» **What this task involves**
Where a line in the records holds "prywatności", count it once; return only the final number.

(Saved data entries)
= = = =

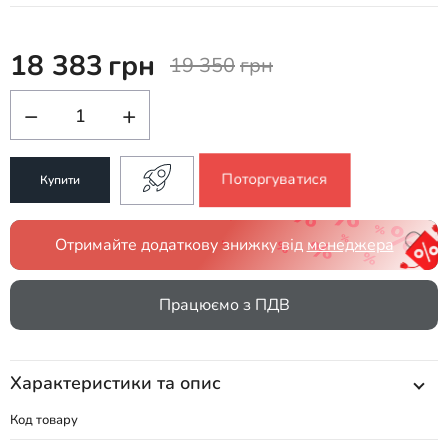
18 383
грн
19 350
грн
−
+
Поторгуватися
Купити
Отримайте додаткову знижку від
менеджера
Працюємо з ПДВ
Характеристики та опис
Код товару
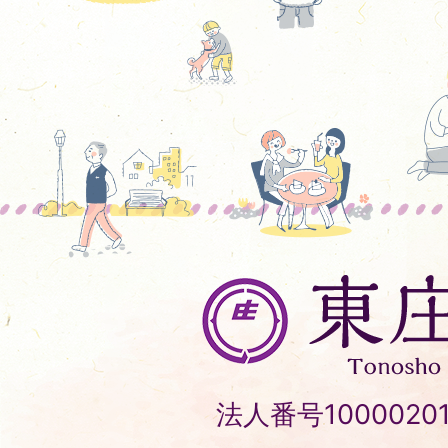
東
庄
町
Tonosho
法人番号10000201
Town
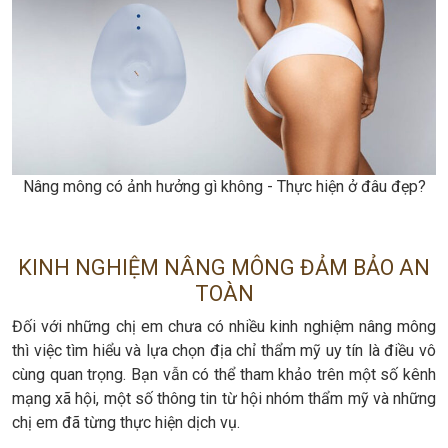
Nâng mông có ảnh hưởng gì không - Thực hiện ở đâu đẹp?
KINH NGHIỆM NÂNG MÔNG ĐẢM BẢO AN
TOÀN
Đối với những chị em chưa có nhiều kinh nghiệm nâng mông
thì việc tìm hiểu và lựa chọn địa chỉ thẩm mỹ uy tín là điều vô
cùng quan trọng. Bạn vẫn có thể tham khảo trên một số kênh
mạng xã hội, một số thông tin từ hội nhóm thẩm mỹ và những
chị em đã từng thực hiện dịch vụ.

= = = =

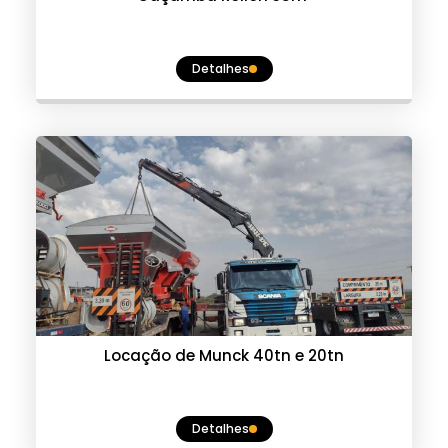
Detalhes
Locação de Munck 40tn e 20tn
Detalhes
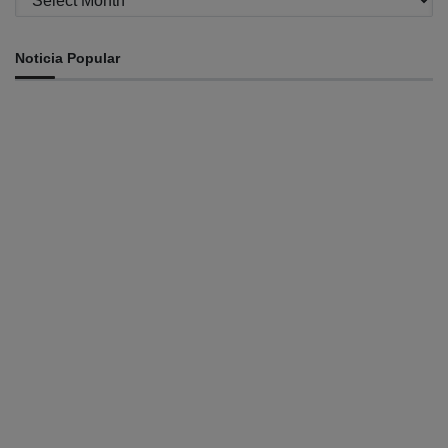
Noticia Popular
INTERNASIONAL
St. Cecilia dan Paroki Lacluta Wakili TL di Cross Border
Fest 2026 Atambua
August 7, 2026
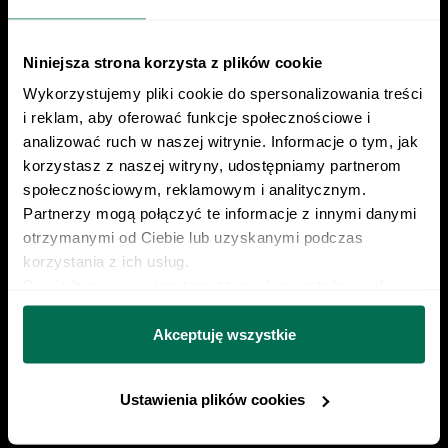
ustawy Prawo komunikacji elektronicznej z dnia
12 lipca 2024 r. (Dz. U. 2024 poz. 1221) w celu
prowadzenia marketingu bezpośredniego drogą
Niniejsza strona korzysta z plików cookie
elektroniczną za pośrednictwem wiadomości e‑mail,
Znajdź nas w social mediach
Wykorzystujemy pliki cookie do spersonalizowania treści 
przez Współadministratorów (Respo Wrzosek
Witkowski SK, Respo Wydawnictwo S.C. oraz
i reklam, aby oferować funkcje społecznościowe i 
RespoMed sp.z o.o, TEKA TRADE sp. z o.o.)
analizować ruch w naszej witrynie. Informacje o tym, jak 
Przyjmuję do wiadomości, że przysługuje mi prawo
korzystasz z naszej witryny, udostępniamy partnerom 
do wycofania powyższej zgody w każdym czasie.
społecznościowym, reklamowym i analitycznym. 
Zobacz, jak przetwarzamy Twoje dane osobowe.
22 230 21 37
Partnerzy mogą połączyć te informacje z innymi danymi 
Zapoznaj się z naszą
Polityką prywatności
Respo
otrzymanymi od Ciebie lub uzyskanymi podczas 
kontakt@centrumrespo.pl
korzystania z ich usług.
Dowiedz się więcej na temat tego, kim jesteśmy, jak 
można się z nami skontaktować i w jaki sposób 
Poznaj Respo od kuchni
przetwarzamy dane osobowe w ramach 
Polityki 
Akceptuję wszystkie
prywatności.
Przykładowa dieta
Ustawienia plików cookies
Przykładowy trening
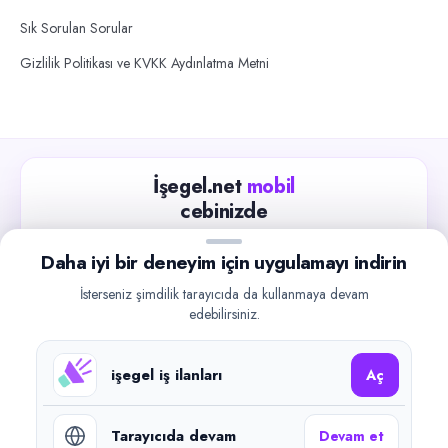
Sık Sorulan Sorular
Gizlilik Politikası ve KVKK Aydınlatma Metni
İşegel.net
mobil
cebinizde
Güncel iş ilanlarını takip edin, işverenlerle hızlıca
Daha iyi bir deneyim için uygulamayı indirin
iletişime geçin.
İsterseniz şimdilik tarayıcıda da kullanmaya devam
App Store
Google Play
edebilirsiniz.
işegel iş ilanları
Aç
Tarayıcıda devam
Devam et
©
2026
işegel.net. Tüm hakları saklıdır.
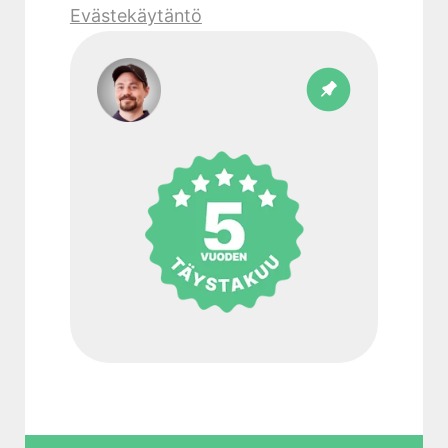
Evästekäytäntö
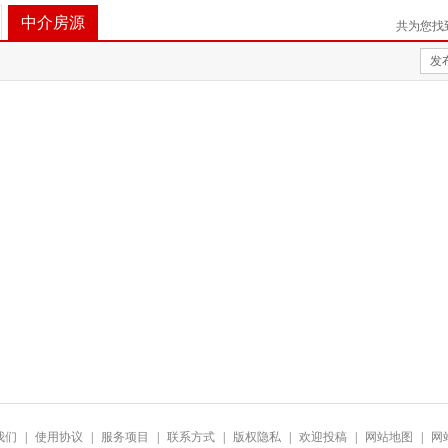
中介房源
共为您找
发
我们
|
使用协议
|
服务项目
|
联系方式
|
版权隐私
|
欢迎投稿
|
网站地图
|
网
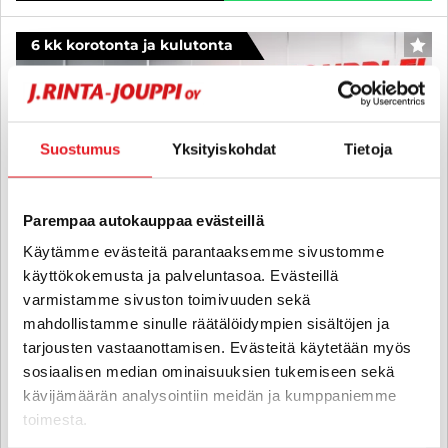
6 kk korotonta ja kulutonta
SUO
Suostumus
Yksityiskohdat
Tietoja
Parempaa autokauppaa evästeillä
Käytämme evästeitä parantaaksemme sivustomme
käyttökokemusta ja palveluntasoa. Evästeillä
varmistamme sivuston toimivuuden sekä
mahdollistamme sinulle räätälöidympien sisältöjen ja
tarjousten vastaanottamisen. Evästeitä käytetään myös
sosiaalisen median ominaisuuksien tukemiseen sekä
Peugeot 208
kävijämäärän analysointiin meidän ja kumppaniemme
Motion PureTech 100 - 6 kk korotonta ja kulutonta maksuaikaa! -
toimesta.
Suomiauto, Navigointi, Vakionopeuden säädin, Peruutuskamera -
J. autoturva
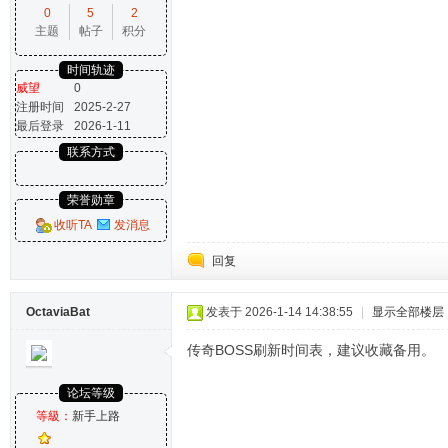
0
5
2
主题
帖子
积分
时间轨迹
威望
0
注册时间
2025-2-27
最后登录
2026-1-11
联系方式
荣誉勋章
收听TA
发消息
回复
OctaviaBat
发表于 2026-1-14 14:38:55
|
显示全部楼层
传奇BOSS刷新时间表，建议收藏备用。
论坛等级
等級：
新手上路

= = = =

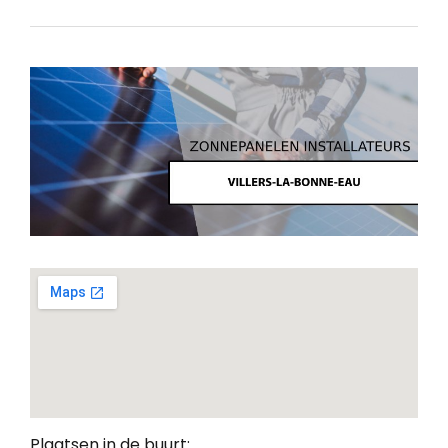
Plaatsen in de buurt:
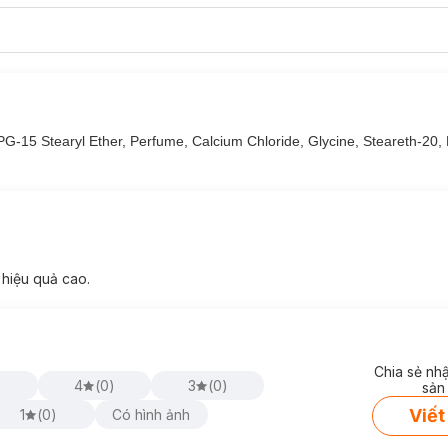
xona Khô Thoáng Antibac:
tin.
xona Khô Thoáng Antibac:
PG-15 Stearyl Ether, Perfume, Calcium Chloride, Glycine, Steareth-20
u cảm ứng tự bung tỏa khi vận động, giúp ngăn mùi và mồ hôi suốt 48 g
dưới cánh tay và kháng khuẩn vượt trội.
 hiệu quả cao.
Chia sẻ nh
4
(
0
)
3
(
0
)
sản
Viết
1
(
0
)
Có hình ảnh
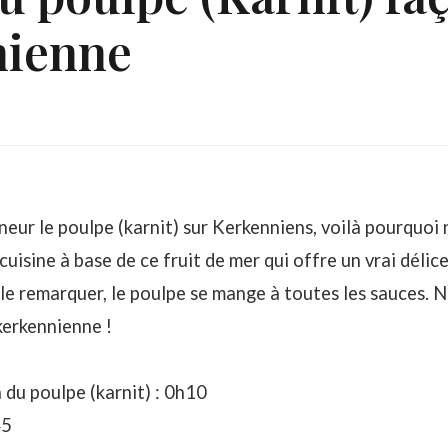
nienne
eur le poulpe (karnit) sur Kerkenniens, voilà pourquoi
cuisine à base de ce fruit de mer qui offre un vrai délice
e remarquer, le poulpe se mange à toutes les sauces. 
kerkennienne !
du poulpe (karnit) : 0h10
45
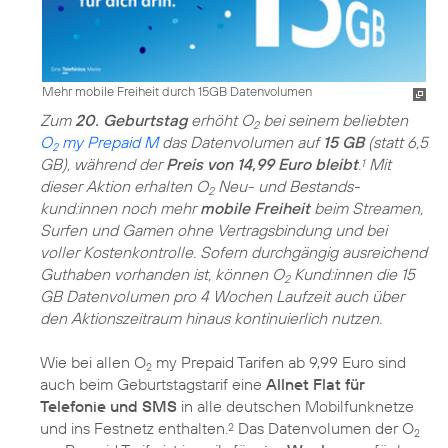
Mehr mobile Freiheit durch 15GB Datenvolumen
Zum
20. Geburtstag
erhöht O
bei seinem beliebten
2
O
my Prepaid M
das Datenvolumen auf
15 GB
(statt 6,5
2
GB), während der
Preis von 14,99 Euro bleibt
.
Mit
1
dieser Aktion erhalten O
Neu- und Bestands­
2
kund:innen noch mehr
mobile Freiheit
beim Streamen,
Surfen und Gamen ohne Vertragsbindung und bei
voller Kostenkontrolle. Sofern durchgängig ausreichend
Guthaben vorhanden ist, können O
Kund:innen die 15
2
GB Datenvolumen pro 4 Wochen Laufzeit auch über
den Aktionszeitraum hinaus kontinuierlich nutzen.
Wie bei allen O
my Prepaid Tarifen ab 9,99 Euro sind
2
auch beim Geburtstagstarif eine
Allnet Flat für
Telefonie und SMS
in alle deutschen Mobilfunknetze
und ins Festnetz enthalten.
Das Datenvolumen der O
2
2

= = = =

» **Result**
2